>>>>

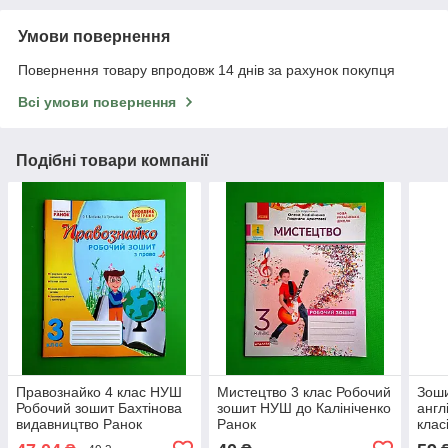
Умови повернення
Повернення товару впродовж 14 днів за рахунок покупця
Всі умови повернення
Подібні товари компанії
Правознайко 4 клас НУШ
Мистецтво 3 клас Робочий
Зоши
Робочий зошит Бахтінова
зошит НУШ до Калініченко
англ
видавництво Ранок
Ранок
клас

<<<<

**WHAT TO PRODUCE**
State how many lines of the material contain the string "Робочий", with no other words.

**RESPONSE TO THE EXERCISE**
2